October 9, 2000
Senator Joseph Lieberman
U.S. Senate
Washington, DC 20510
Dear Senator Lieberman:
Your voting record and position on a number of issues have been among the most corporatist and anti-consumer as any Democrat in the Senate, often differing from views shared by Vice President Gore and most Senate Democrats. Since your selection as the Democratic candidate for Vice President, you have chosen to back down on a number of important issues, including school vouchers, affirmative action and social security.
However, there is one major issue on which, so far, you have refused to back down: more immunity for corporate wrongdoers for causing grave harm to innocent people.

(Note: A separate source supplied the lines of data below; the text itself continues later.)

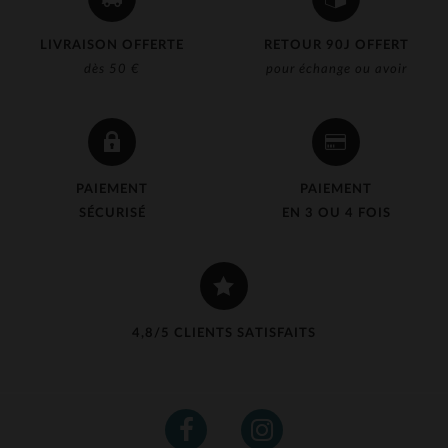
LIVRAISON OFFERTE
RETOUR 90J OFFERT
dès 50 €
pour échange ou avoir
PAIEMENT
PAIEMENT
SÉCURISÉ
EN 3 OU 4 FOIS
4,8/5 CLIENTS SATISFAITS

Are you planning to follow a different track on civil justice issues than you have on the other important issues with which you have broken with your party in the past?
The National Law Journal recently reported that you are “unsurpassed among Senate Democrats in supporting tort reform.” Victor Schwartz, lobbyist and counsel for the coalition of insurance companies and corporate defense lobbies called the American Tort Reform Association, was quoted as saying, “Joe Lieberman is the most effective Democrat in the Senate” on these issues, adding that “If it were not for Joe Lieberman, there would never have been a Biomaterials Access Act,” a 1998 law that immunizes from liability corporations like Dow and Dupont that supply raw materials and components used in the manufacture of medical implants.
You boast about having supported nearly every anti-consumer, anti-worker liability bill that has crossed your desk as Senator. You were one of the few Democrats who supported the Draconian federal product liability bill that President Clinton vetoed in 1996. The bills you have supported include caps on punitive damages, making it much more difficult to hold corporations accountable for their most severe misconduct; liability limits for manufacturers of defective products, tobacco companies and malpracticing doctors, hospitals and HMOs; and bills that would prevent the most severely injured or disease-afflicted Americans - seniors in nursing homes, quadriplegic workers or brain-damaged children who suffer most and suffer for a lifetime—from obtaining fair compensation for their injuries.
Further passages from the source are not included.